Infina Kredit Index (IKI): Geopolitik treibt Zinserwartungen und verändert damit Finanzierungslösungen
Die jüngste Eskalation im Nahen Osten treibt Ölpreise und Inflationsrisiken spürbar nach oben. Gleichzeitig hat die Europäische Zentralbank ihre Wachstumserwartungen nach unten revidiert. Während die Gesamtinflation zuletzt deutlich anzog, blieb die Kerninflation vorerst rückläufig. Dieses Spannungsfeld erschwert die geldpolitische Steuerung und erhöht das Risiko von Zweitrundeneffekten. An den Finanzmärkten werden vor diesem Hintergrund bereits mehrere Leitzinsanhebungen bis Ende 2026 eingepreist. Das tatsächliche Ausmaß bleibt allerdings stark vom weiteren Verlauf des Nahostkonflikts und den Reaktionen der Energiemärkte abhängig.

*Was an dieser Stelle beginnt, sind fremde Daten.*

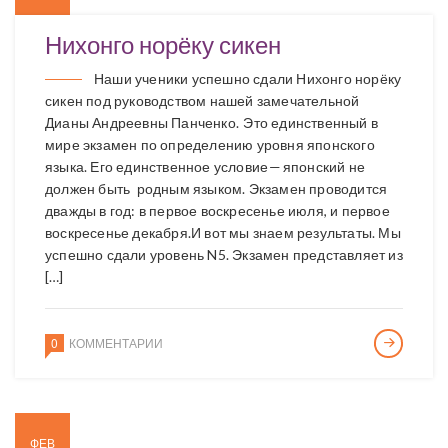
Нихонго норёку сикен
Наши ученики успешно сдали Нихонго норёку
сикен под руководством нашей замечательной
Дианы Андреевны Панченко. Это единственный в
мире экзамен по определению уровня японского
языка. Его единственное условие — японский не
должен быть родным языком. Экзамен проводится
дважды в год: в первое воскресенье июля, и первое
воскресенье декабря.И вот мы знаем результаты. Мы
успешно сдали уровень N5. Экзамен представляет из
[…]
0
КОММЕНТАРИИ
ФЕВ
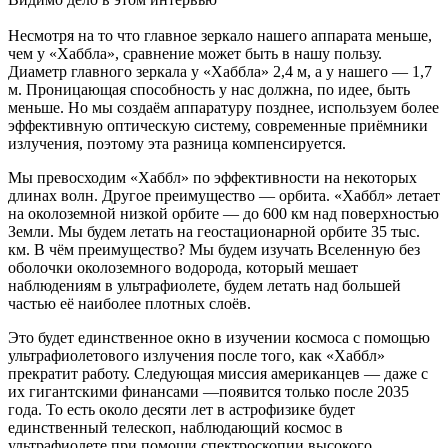
Несмотря на то что главное зеркало нашего аппарата меньше,
чем у «Хаббла», сравнение может быть в нашу пользу.
Диаметр главного зеркала у «Хаббла» 2,4 м, а у нашего — 1,7
м. Проницающая способность у нас должна, по идее, быть
меньше. Но мы создаём аппаратуру позднее, используем более
эффективную оптическую систему, современные приёмники
излучения, поэтому эта разница компенсируется.
Мы превосходим «Хаббл» по эффективности на некоторых
длинах волн. Другое преимущество — орбита. «Хаббл» летает
на околоземной низкой орбите — до 600 км над поверхностью
Земли. Мы будем летать на геостационарной орбите 35 тыс.
км. В чём преимущество? Мы будем изучать Вселенную без
оболочки околоземного водорода, который мешает
наблюдениям в ультрафиолете, будем летать над большей
частью её наиболее плотных слоёв.
Это будет единственное окно в изучении космоса с помощью
ультрафиолетового излучения после того, как «Хаббл»
прекратит работу. Следующая миссия американцев — даже с
их гигантскими финансами —появится только после 2035
года. То есть около десяти лет в астрофизике будет
единственный телескоп, наблюдающий космос в
ультрафиолете при помощи спектроскопии высокого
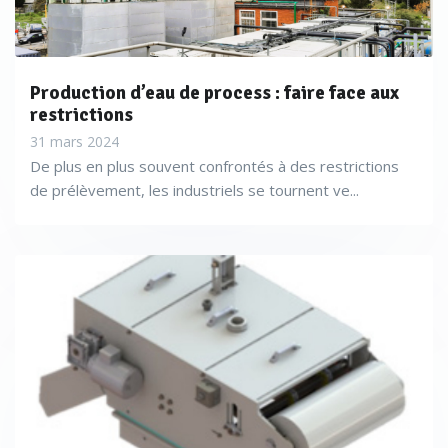
Production d’eau de process : faire face aux
restrictions
31 mars 2024
De plus en plus souvent confrontés à des restrictions
de prélèvement, les industriels se tournent ve...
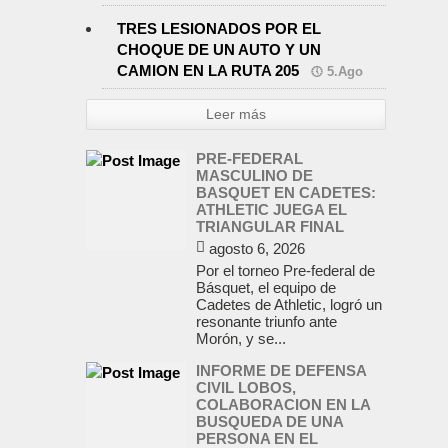
TRES LESIONADOS POR EL
CHOQUE DE UN AUTO Y UN
CAMION EN LA RUTA 205
5.Ago
Leer más
PRE-FEDERAL
MASCULINO DE
BASQUET EN CADETES:
ATHLETIC JUEGA EL
TRIANGULAR FINAL
agosto 6, 2026
Por el torneo Pre-federal de
Básquet, el equipo de
Cadetes de Athletic, logró un
resonante triunfo ante
Morón, y se...
INFORME DE DEFENSA
CIVIL LOBOS,
COLABORACION EN LA
BUSQUEDA DE UNA
PERSONA EN EL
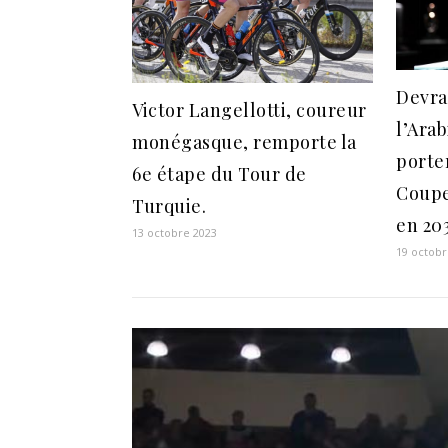
Devra
Victor Langellotti, coureur
l’Arab
monégasque, remporte la
porte
6e étape du Tour de
Coupe
Turquie.
en 203
13 octobre 2023
19 octobr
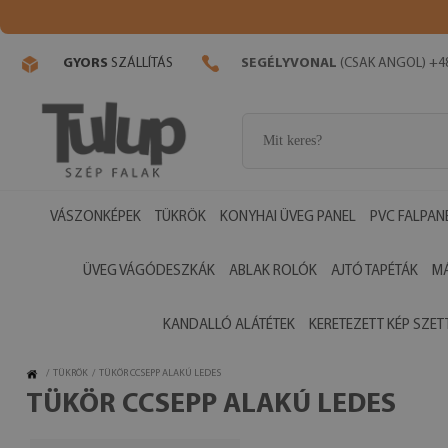
GYORS
SZÁLLÍTÁS
SEGÉLYVONAL
(CSAK ANGOL) +48
VÁSZONKÉPEK
TÜKRÖK
KONYHAI ÜVEG PANEL
PVC FALPAN
ÜVEG VÁGÓDESZKÁK
ABLAK ROLÓK
AJTÓ TAPÉTÁK
M
KANDALLÓ ALÁTÉTEK
KERETEZETT KÉP SZET
/
TÜKRÖK
/
TÜKÖR CCSEPP ALAKÚ LEDES
TÜKÖR CCSEPP ALAKÚ LEDES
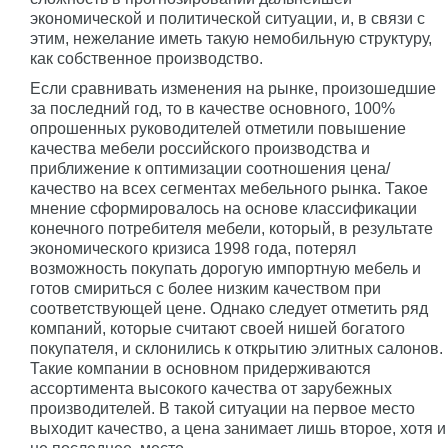
экономической и политической ситуации, и, в связи с
этим, нежелание иметь такую немобильную структуру,
как собственное производство.
Если сравнивать изменения на рынке, произошедшие
за последний год, то в качестве основного, 100%
опрошенных руководителей отметили повышение
качества мебели российского производства и
приближение к оптимизации соотношения цена/
качество на всех сегментах мебельного рынка. Такое
мнение сформировалось на основе классификации
конечного потребителя мебели, который, в результате
экономического кризиса 1998 года, потерял
возможность покупать дорогую импортную мебель и
готов смириться с более низким качеством при
соответствующей цене. Однако следует отметить ряд
компаний, которые считают своей нишей богатого
покупателя, и склонились к открытию элитных салонов.
Такие компании в основном придерживаются
ассортимента высокого качества от зарубежных
производителей. В такой ситуации на первое место
выходит качество, а цена занимает лишь второе, хотя и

Auch bei den Zinsen für Wohnbaukredite zeigt sich diese Verschiebung. Kurzfristige Referenzzinssätze wie der 3-Monats-Euribor ziehen wieder an, während sich der Aufwärtstrend bei langfristigen Swapsätzen abschwächt. Zugleich trifft das veränderte Zinsumfeld auf ein strukturell knappes Neubauangebot und weiter hohe Baukosten. Nach einer zweijährigen Erholungsphase dürften sich die Rahmenbedingungen für Finanzierungen im weiteren Jahresverlauf wieder verschlechtern. Der Kreditzugang wird dadurch schwieriger und eine dauerhaft tragfähige Finanzierung immer wichtiger. Explizit in einem solchen Umfeld sind ungebundene Kreditvermittler gefragt, um auf veränderte Rahmenbedingungen mit intelligenten, individuellen und tragfähigen Finanzierungslösungen zu reagieren.
INFLATIONSGEFAHR DURCH ENERGIEKOSTEN AUF REKORDKURS
Der Ölpreisschock treibt nicht nur die Inflation, sondern belastet auch das Wachstum im Euroraum. Damit steigt das Risiko einer stagflationären Entwicklung, während die EZB erneut zwischen Inflationsbekämpfung und Konjunktursorge unter Druck kommt. Zweitrundeneffekte bleiben dabei der entscheidende Unsicherheitsfaktor.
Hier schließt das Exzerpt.